The goal is to enter a zipcode into the Community Facts search on the https://factfinder.census.gov page and scrape the resulting 2010 Census General Population and Housing Characteristics table data if present.

We want a solution in Python that uses the requests library, if possible.

“Developer Tools”

This process involves multiple steps so what we will want to do is to debug the HTTP requests that are made during each step so we can replicate them in Python.

To do this we can use the Network tab in our browser which is located in what is commonly referred to as the “Developer Tools”.

The first thing I do is open https://factfinder.census.gov in my browser.

I’m using Firefox with Javascript disabled and I see this “requires an Internet Browser with Javascript enabled” message. I also try to click on the Go button and nothing happens. This tells us that Javascript is used to perform the search and also tells us what type of requests we should look for in the Network tab.

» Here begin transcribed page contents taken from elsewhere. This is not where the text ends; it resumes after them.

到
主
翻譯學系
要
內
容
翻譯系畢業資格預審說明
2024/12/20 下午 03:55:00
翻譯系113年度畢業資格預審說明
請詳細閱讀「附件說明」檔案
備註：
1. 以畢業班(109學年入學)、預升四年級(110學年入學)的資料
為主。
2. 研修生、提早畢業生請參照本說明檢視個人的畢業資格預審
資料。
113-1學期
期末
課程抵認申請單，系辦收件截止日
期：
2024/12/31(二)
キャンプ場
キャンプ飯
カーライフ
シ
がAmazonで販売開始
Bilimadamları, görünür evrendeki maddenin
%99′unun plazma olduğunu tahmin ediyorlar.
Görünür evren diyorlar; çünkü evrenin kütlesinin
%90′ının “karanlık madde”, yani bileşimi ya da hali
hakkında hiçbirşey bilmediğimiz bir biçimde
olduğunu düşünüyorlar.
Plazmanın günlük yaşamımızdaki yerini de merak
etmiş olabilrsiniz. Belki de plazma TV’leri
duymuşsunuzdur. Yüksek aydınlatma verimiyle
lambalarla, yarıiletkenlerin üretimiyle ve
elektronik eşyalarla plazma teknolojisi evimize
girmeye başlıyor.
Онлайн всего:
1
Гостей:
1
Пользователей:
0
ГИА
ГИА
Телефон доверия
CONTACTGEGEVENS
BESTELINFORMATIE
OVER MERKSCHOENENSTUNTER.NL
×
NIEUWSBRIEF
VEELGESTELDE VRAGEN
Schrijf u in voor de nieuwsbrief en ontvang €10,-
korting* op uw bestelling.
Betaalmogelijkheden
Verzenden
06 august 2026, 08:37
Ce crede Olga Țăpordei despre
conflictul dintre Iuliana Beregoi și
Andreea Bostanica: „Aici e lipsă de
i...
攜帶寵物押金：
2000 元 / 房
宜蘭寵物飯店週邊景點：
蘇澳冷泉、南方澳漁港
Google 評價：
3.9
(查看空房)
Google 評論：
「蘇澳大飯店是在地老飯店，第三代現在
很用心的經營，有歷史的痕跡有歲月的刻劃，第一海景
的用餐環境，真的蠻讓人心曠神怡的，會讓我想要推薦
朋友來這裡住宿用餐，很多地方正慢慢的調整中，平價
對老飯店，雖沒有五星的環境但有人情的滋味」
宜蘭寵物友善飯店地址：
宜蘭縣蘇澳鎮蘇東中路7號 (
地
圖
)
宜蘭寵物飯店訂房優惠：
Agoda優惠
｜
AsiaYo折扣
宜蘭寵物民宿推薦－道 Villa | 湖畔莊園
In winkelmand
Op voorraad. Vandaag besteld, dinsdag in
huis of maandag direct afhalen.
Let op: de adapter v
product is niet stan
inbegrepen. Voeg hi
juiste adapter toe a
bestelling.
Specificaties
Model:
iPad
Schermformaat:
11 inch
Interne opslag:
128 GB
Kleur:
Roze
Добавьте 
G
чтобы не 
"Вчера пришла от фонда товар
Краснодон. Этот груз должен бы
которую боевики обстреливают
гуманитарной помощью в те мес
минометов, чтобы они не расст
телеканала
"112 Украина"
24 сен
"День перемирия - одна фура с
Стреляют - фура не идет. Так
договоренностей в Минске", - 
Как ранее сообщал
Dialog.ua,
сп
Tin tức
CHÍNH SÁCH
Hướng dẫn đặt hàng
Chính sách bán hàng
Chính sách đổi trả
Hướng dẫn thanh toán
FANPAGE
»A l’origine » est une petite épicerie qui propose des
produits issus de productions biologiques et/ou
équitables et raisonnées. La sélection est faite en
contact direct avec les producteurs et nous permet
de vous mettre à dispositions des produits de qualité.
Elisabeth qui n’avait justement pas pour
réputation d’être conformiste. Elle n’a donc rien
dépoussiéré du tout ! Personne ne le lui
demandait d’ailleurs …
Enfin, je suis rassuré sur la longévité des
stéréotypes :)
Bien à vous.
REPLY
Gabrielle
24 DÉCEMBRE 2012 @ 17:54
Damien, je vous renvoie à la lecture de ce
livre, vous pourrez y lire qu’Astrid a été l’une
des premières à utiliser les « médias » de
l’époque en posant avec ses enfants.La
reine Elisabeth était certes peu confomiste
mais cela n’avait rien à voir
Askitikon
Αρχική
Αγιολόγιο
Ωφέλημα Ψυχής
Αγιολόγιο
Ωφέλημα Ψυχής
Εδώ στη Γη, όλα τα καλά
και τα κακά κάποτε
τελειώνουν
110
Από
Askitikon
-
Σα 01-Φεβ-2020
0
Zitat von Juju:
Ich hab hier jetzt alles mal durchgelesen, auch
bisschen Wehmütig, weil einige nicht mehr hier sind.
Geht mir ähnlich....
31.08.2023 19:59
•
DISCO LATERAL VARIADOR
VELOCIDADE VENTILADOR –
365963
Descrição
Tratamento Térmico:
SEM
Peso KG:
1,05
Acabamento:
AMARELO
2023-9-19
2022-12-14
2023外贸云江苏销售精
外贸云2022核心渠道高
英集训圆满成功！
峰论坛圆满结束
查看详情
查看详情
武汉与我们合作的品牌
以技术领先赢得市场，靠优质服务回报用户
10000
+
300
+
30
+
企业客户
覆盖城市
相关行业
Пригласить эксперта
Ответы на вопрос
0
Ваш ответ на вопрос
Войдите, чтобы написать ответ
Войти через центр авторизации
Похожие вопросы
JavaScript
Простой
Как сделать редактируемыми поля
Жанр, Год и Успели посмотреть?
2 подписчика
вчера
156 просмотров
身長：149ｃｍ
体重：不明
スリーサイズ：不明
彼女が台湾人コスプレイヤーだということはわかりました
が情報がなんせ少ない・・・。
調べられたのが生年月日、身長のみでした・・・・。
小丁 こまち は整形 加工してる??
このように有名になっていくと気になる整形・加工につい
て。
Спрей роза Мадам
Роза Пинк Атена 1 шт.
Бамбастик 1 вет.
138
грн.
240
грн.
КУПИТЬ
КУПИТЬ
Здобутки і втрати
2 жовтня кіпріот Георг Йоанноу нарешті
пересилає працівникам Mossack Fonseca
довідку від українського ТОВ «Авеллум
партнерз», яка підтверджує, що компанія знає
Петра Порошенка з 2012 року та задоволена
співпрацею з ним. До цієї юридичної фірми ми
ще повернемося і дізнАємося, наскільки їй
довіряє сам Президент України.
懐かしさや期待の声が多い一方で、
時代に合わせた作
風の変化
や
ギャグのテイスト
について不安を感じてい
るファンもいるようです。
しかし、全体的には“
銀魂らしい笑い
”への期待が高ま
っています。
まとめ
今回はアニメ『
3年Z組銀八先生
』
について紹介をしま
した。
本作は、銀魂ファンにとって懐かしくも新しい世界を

I right-click on the page and select Inspect Element to open up the Inspector tab. (Although you can access it directly from the menu or using keyboard shortcuts.)

From there I select the Network tab. I also filter the type of requests displayed to only XHR which stands for XMLHttpRequest. These are the type of requests made by Javascript and we know to look for these specifically due to the hint we received earlier.

I then re-enable Javascript in my browser and refresh the page.

We’ve chosen the zipcode 99501 as an example and we click on the Go button which brings us to a search result page with a list of links.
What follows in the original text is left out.